Keywords

1 Introduction

Recently, there has been considerable focus on trying to extract relevant information from video content, rather than just the metadata [2, 8]. Understanding semantic content greatly improves access to video corpora through improved searching and ranking. Trying to extract relevant information using a single modality like the image or audio is prone to errors, either because of lack of accuracy of the processing algorithm or because of lack of underlying information in the modality under consideration. Fusing information from multiple modalities helps in providing more relevant results for video analytics. In this paper, we propose a novel way to integrate the information from a wide spectrum of information sources in a video. We will demonstrate our approach in two applications: ranking of videos in response to a search query, and clustering a corpus of videos based on semantic similarity.

Even recent state-of-the-art techniques for video analytics either focus on extracting key frames from a video [7, 15] or provide a textual summary of the video [10]. Since these approaches rely on visual information only and also focus on key subjects in the frame, they miss out on much of the contextual information that could be provided by the audio and background text.

2 Approach

Our approach addresses the shortcomings of the current state of the art by utilizing the information available in all the modalities in a video, i.e. the individual frames, audio and text. To our knowledge, this is the first time that a technique has been proposed which combines such a wide spectrum of information sources. Each of the independent modules operates on the input video after which the outputs from each module is combined into a text-based data structure.

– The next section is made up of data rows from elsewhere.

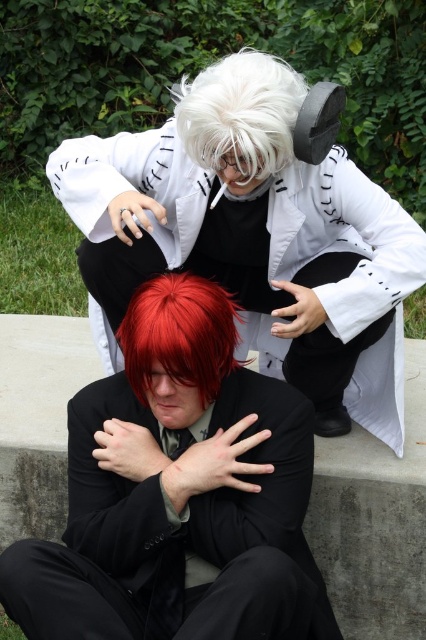 You are a costume designer assessing the spatial arrangement of two costume elements in the image. The white matte coat at upper center and the shiny red hair at center are both visible. Which costume element has a greater width?

The white matte coat at upper center has a greater width than the shiny red hair at center, as stated in the description.

You are a photographer trying to capture a closeup shot of both the white matte wig at upper center and the shiny red hair at center. Since you want both subjects to appear equally sized in the photo, which subject should you move closer to the camera?

The white matte wig at upper center is bigger than the shiny red hair at center, so you should move closer to the shiny red hair at center to make them appear the same size in the photo.

You are a costume designer assessing the spatial compatibility of two costume elements. You have the white matte coat at upper center and the shiny red hair at center. Which element occupies more space in the visual composition?

The white matte coat at upper center is larger in size than the shiny red hair at center, so it occupies more space in the visual composition.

We developed and tested the independent modules and will describe each of them in detail in this section.

2.1 Action Recognition

To recognize actions in videos, we combined deep learning based semantic segmentation approaches with recurrent neural networks. A high level overview of the bounding box detection network is given in Fig. 1. The first layers fulfill the function of semantic image segmentation. For this, we use the DeepLap-MSc-COCO-LargeFOV network provided by the University of California, Los Angeles [1]. Output activations from intermediate layers (as low level representation) as well as the pixel-wise output probabilities are fed into a long short-term memory (LSTM) layer [5]. The LSTM layer forms the recurrent part of the network and binds several frames together. The output of the network given a frame at time t therefore not only depends on the current frame, but also on previously read frames. At the top, a softmax output layer is used with cross-entropy training to recognize an action happening in the video frames.

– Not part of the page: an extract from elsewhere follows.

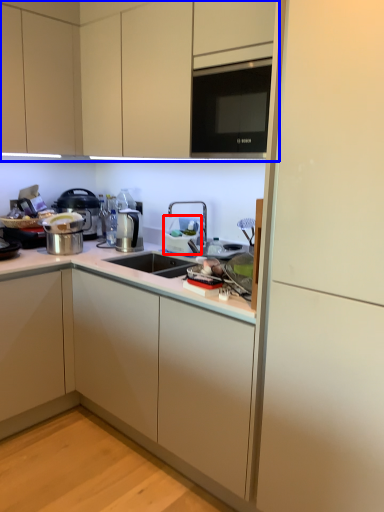 Question: Which object is further to the camera taking this photo, appliance (highlighted by a red box) or cabinetry (highlighted by a blue box)?

Choices:
 (A) appliance
 (B) cabinetry

Answer: (A)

For the textual representation, we divide the image into a pyramid: not only is the entire frame classified, but also the top-left, top-right, bottom-left, and bottom-right zoomed-in sum-frame, as seen in Fig. 2. Thus, each frame has five potential outputs, which are simply written in a line. If no action can be detected (the output activation of the no-action node is the largest activation), the output from that sub-frame is simply the empty string \(\varepsilon \).

Fig. 1.
figure 1

High level overview of the action recognition neural network

Fig. 2.
figure 2

The action recognition module is executed five times in parallel on each frame to cover actions at different scales.

2.2 Voiceover Detection

The voiceover detection system is a neural network which evaluates whether the sound (such as voiceover text or music) in the video is added in a clean post-processing step or part of the original recording, captured at the same time (and with the same device) that recorded the video.

Fig. 3.
figure 3

A high-level overview of the voiceover detection system.

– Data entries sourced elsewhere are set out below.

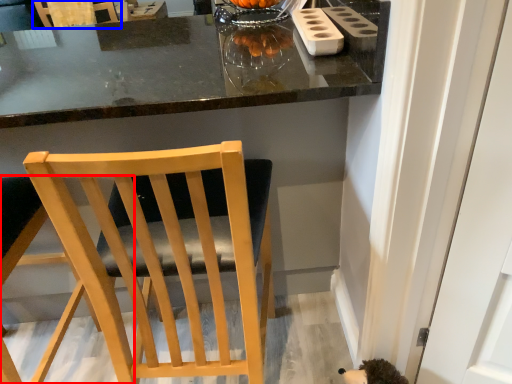 Question: Which of the following is the farthest to the observer, chair (highlighted by a red box) or chair (highlighted by a blue box)?

Choices:
 (A) chair
 (B) chair

Answer: (B) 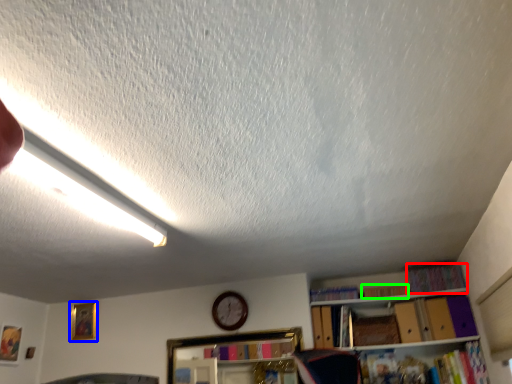 Question: Estimate the real-world distances between objects in this image. Which object is closer to book (highlighted by a red box), picture frame (highlighted by a blue box) or book (highlighted by a green box)?

Choices:
 (A) picture frame
 (B) book

Answer: (B)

The neural network designed to detect voiceover text is outlined in Fig. 3. Given the video’s audio track, we extract a sequence of 13 Mel-frequency cepstral coefficients (MFCC) [14] with a frame rate of 25 ms frame width and a step size of 20ms. A larger step size than normally found in the literature allows for a faster processing and simpler model. Each group of 10 consecutive MFCC samples is recognized in a feed-forward neural network (with hidden layers of size 128, 64, 32, 16, 8, and 2) in a binary classification. The averaged binarized value is returned as the voiceover score, i.e., the fraction of time steps in which the yes output node has a larger activation than the no output node.

2.3 Speech Recognition

After comparison and research into the state of the art within the field, we settled upon using the Google Cloud Speech APIFootnote 1. From an input video, our module extracts the audio track and performs an API call to the Google cloud server. The length of the audio file accepted by Google is limited, so for longer audio transcriptions, we split the audio track into smaller segments with one second overlap. The returned transcription was directly used as textual representation, without any further processing. For more information about the Google Cloud Speech API, we refer to its documentationFootnote 2.

2.4 Automated Scene Captioning

Image and video captioning have seen much work in the past decade. As is typical in computer vision, an early emphasis was on still images rather than video. We used an encoder-decoder model where the image or video is first encoded into a semantically-rich embedding space and then the embedded representation is decoded using LSTM architectures. We leveraged the open source code associated with [16] for our application.

2.5 Text Detection and Recognition (OCR) and Object Recognition

For text detection, we initially tried a text specific object proposal algorithm described in [3]. Ultimately, we settled on using the OCR module in the Google Vision APIFootnote 3 since it gave superior results.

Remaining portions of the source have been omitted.